MATERIAL TO PROCESS:
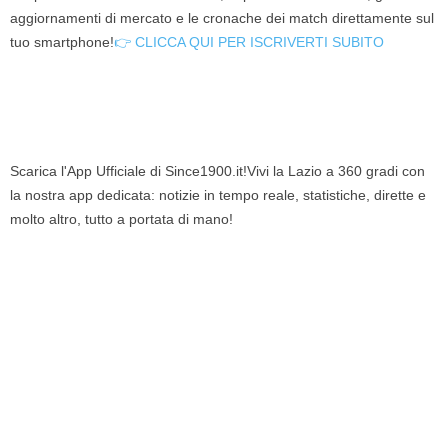
aggiornamenti di mercato e le cronache dei match direttamente sul
tuo smartphone!
👉 CLICCA QUI PER ISCRIVERTI SUBITO
Scarica l'App Ufficiale di Since1900.it!Vivi la Lazio a 360 gradi con
la nostra app dedicata: notizie in tempo reale, statistiche, dirette e
molto altro, tutto a portata di mano!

EXERCISE AIM:
Exactly as written, reproduce all of the entries while dropping the pictures.

OUTPUT OF THE TASK:
aggiornamenti di mercato e le cronache dei match direttamente sul
tuo smartphone!
👉 CLICCA QUI PER ISCRIVERTI SUBITO
Scarica l'App Ufficiale di Since1900.it!Vivi la Lazio a 360 gradi con
la nostra app dedicata: notizie in tempo reale, statistiche, dirette e
molto altro, tutto a portata di mano!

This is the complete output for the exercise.